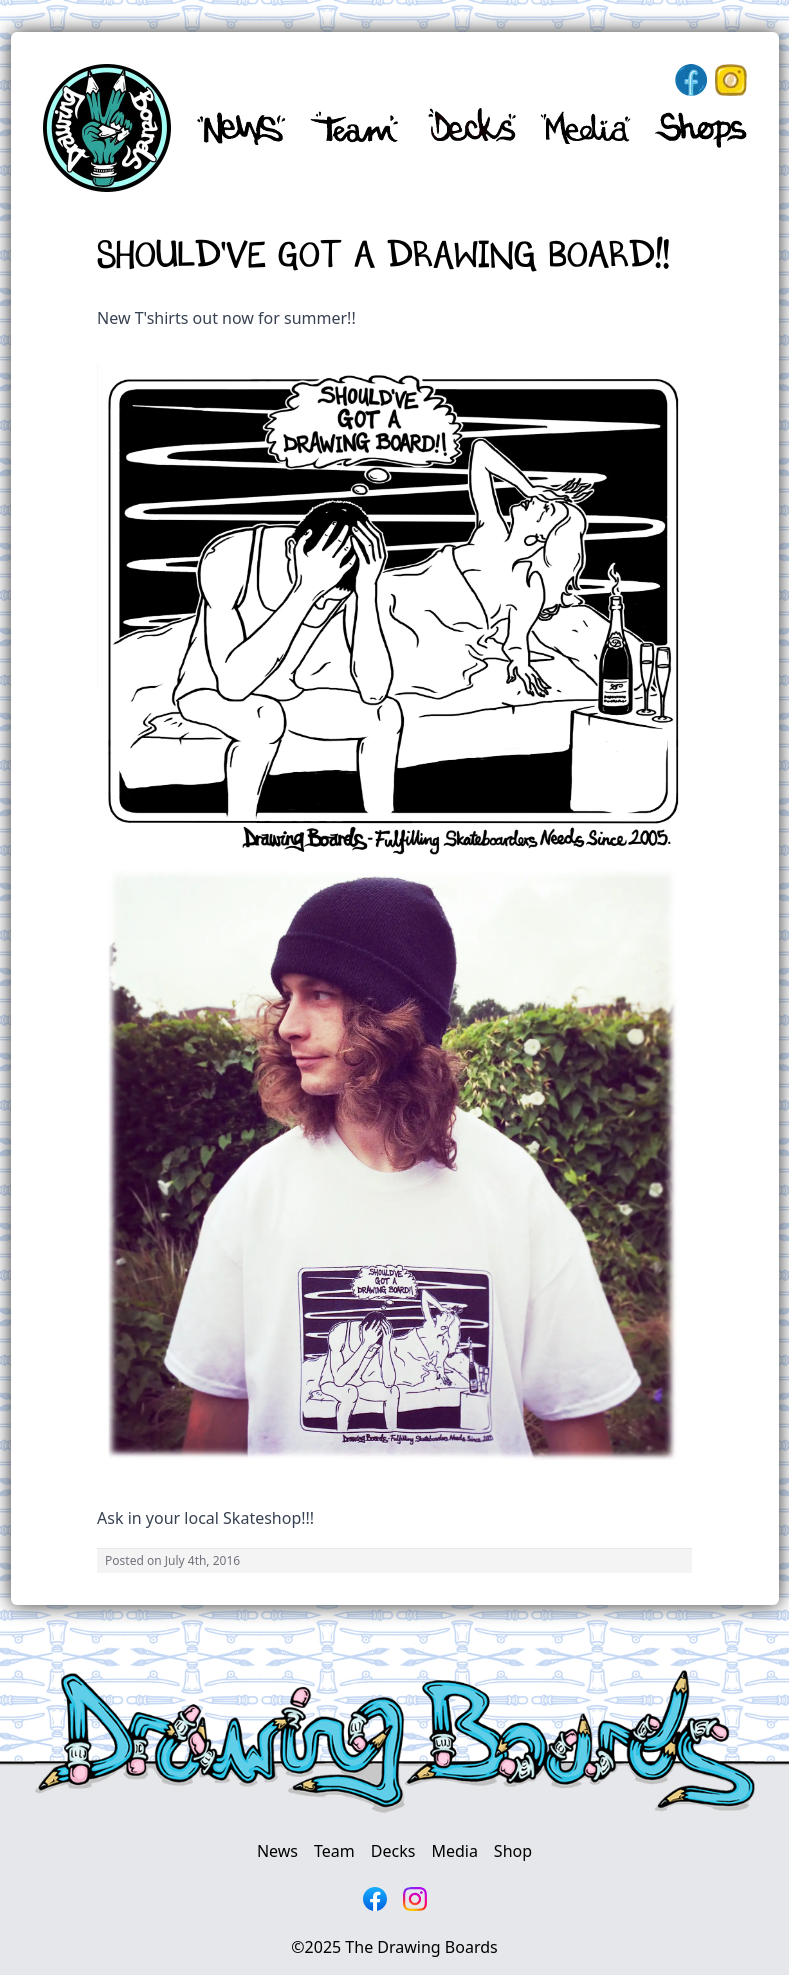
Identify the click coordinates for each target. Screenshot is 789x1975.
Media (454, 1851)
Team (334, 1851)
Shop (513, 1851)
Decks (393, 1851)
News (277, 1851)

# # # # #

Exercise goal>
Make an exact copy of the listing, with no images in it.

Solution to the problem>
Identify the click coordinates for each target. Screenshot is 789x1975.
Media (454, 1851)
Team (334, 1851)
Shop (513, 1851)
Decks (393, 1851)
News (277, 1851)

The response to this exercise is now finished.